Spread through air spaces (STAS) is a well-established poor prognostic factor, particularly in patients undergoing sublobar resection.4, 5, 6 Accurate preoperative or intraoperative diagnosis of STAS could inform surgical decision-making, such as choosing between lobectomy and sublobar resection. However, previous attempts to diagnose STAS intraoperatively using frozen section (FS) analysis were unsuccessful because of its relatively low sensitivity (44%-55%).7,8 In contrast, another study reported better sensitivity (71%) in detecting STAS using FS slides based on analyzing tumor slides with adequate and well-expanded lung parenchyma surrounding tumors.5

We hypothesized that the limited sensitivity of FS slides in detecting STAS might be caused by collapse of the parenchyma adjacent to tumor. To improve parenchymal expansion, we adapted the established cryo-embedding medium inflation techniques.9,10 Initially introduced by Gianoulis and colleagues9 in 1988 to minimize specimen shattering on FS of the lung, and later refined to differentiate lepidic from invasive adenocarcinoma lesions,10 these techniques have not yet been evaluated for STAS assessment using FS slides. Our study aimed to bridge this gap by investigating the utility of these techniques in STAS detection.

Methods

Study Cohort

This single-center prospective study was approved by the institutional review board of Shinshu University Hospital (Project ID, 5013; approved on January 27, 2021).

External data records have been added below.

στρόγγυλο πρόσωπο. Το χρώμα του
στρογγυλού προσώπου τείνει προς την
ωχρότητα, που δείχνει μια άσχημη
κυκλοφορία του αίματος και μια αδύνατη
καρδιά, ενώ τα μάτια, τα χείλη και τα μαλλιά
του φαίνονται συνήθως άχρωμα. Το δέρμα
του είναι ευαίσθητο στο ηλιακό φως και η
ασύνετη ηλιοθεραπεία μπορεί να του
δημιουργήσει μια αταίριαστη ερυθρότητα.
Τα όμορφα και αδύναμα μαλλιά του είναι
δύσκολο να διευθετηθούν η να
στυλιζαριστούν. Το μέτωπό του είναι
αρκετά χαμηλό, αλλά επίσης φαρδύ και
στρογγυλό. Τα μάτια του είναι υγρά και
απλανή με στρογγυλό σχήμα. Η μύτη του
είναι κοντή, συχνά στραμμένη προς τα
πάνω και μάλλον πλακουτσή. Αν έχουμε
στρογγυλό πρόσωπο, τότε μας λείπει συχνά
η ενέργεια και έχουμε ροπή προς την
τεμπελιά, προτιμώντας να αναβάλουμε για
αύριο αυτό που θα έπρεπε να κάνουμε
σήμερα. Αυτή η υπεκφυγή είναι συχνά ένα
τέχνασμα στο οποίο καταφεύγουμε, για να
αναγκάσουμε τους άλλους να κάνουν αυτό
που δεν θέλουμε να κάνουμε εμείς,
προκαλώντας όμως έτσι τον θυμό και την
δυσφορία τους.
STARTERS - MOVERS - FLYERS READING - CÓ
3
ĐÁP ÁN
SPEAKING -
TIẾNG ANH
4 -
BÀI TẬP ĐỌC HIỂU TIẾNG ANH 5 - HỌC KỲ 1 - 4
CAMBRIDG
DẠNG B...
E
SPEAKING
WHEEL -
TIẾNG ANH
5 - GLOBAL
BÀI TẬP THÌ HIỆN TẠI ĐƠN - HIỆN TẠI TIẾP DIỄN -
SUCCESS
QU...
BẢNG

All included patients provided written informed consent for publication of study data. Between February 1, 2021, and December 31, 2021, 210 patients underwent lung resection for lung nodules smaller than 3 cm at Shinshu University Hospital.

The study included any type of lung resection, such as wedge resection, segmentectomy, or lobectomy. Patients were excluded if they did not provide informed consent, had a history of lung resection, or exhibited more than 1 tumor in a single resected specimen. However, patients undergoing individual resections of multiple tumors were included. Patients requiring intraoperative tumor diagnosis based on FS analysis were excluded from this study. This exclusion was the result of our study design, which did not incorporate real-time FS analysis on the day of surgery, as described in the section to follow. Figure 1 illustrates the study flowchart.

Figure 1.

Figure 1

Patient selection flowchart. FS, Frozen section.

FS Slide Preparation Using the Cryo-Embedding-Medium Inflation Technique

Tumor lesions were excised using minimally invasive surgery, specifically, wedge resection, segmentectomy, or lobectomy. During surgery, the lung parenchyma was sectioned using either a surgical stapler or an electrocautery. The surgical specimens were immediately transported from the operating room to the pathology department in sterile bags.

Upon receipt of the resected specimens, pathology technicians and pathologists proceeded with the preparation of FS slides. The process involved injecting a 1:1 dilution of cryo-embedding medium (Tissue-Tek O.C.T. Compound; Sakura Finetek) and saline into the lung parenchyma of the resected specimen until ensuring sufficient lung swelling. “Sufficient lung swelling” was defined as an expansion level similar to the lung during inhalation. This criterion was adhered to ensure a consistent and reproducible technique for preparing slides. To optimize tissue handling and diagnostic clarity, we conducted preliminary experiments to determine the ideal solution ratio for the cryo-embedding medium. We considered factors such as tissue integrity, medium penetration, and ease of preparation. Our findings indicated that a 1:1 solution ratio was effective in highlighting STAS in the lung parenchyma.

Subsequently, a frozen tissue block comprising tumor area and the surrounding parenchyma was obtained. Subsequently, 5-μm thick FS slides were obtained using a cryostat and then stained with hematoxylin–eosin, in accordance with standard procedures. Figure 2 shows a schematic of the FS slide-preparation process.

Figure 2.

Figure 2

A schematic representation of the frozen section slide-preparation process. STAS, Spread through air spaces.

Definition of STAS

STAS was defined as presence of tumor cells within air spaces located beyond the edge of the main tumor, manifesting as clusters, solid nests, or aggregates of single cells. This definition adheres to the criteria established by Kadota and colleagues.4 In our study, we exercised caution by not considering tumor cells within the alveolar spaces immediately adjacent to the estimated border of tumor as STAS. This was to avoid potential misinterpretation of cells at the tumor edge as STAS, thereby ensuring a more precise and accurate identification.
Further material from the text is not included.